James Cameron a ainsi pris ses fonctions deux semaines avant le début du tournage. "Aucun décor n’était conçu ou construit", raconte-t-il. "Je me suis dit : bon, je saute dans le feu. OK, je le fais." Et évidemment, on lui propose ça à 4 heures du matin...

Sauf que le chaos, le premier jour, prend une forme très concrète : un manager de production l’accueille et étale sur la table tout le kit de survie du tournage.

"Il me dit : ‘OK, voilà ton bon de caisse… voilà ci, voilà ça… voilà la liste de l’équipe de nuit… voilà celle de jour… OK, voilà tes Black Beauties. Voilà ta coke..."

James Cameron
Marechal Aurore/ABACA

Des amphétamines, de la cocaïne, posées tranquillement à côté des feuilles de service, comme du matériel habituel pour tenir la cadence d'une production.

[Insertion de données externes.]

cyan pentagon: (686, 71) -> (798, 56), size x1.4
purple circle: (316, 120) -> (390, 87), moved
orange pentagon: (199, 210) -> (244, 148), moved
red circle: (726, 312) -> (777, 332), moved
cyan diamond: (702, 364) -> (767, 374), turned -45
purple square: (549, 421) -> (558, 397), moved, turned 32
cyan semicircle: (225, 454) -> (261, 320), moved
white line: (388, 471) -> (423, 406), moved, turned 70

James Cameron, lui, ne comprend même pas ce qu’il est censé faire avec ça :

"Je me dis : ‘Attends… je fais quoi avec ce truc ?' Je ne prenais pas de drogue. Pour moi, le café suffisait largement."

Sauf que le manager le rassure : ce n’est pas pour lui. C’est pour… l’équipe.

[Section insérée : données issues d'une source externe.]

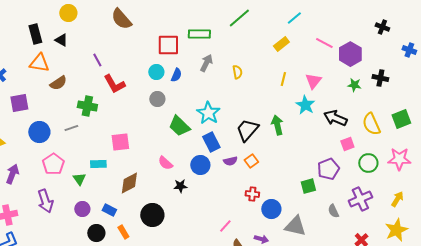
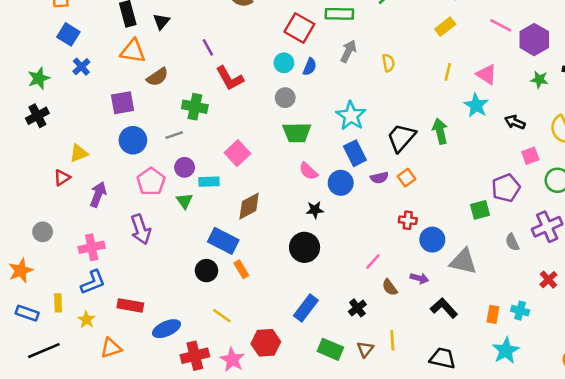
black triangle: (61, 40) -> (161, 22), turned 40
red square: (168, 45) -> (299, 28), turned 30
pink triangle: (313, 81) -> (486, 74), turned -36
purple square: (19, 103) -> (123, 103), moved
black arrow: (335, 118) -> (515, 122), size x0.7
green trapezoid: (179, 126) -> (297, 132), moved, turned -45
pink square: (120, 142) -> (237, 153), turned -36
pink semicircle: (165, 163) -> (308, 171), moved
purple circle: (82, 209) -> (185, 167), moved
blue rectangle: (109, 210) -> (223, 241), size x1.6
black circle: (152, 215) -> (305, 247), moved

"Il m’a dit : ‘Ben tu dois le distribuer à l’équipe.’"

Le futur cinéaste réalise l’absurdité totale de sa nouvelle promotion : "Donc je viens de devenir dealer, je crois ?"

Une logique de micro-budget complètement hallucinée, où le carburant du plateau ne s’appelle pas “prime” ou “heures sup”, mais “poudre blanche”.

"Dans ce monde-là, c’était comme ça que ça fonctionnait", résume-t-il. "En gros : tu travailleras pour de la coke ! C'était n'importe quoi."

James Cameron sur le tournage d'Avatar 3
20th Century Studios

Évidemment, si James Cameron raconte ça, c'est qu'il a refusé de jouer les dealers. Il a refilé la mission à un subalterne :

"J’ai tout donné à mon assistant directeur artistique. Je lui ai dit : ‘Toi, tu gères ça !' Et l’assistant savait d'ailleurs très bien quoi faire. Il m'a dit : 'Je sais comment ça marche. T’inquiète. Je m’en occupe.'"

Et visiblement, il ne valait mieux pas se louper sur le distribution de coke :

"Il a distribué de manière plutôt juste et équilibrée... Et apparemment, dans ce milieu, tu es jugé en tant que directeur artistique selon à quel point tu distribues les drogues équitablement..."

Un Hollywood des années 1980 que le Canadien ne goûtait guère. Il avoue aujourd'hui : "Je ne voulais pas jouer à ce jeu. Ce n’était pas mon truc."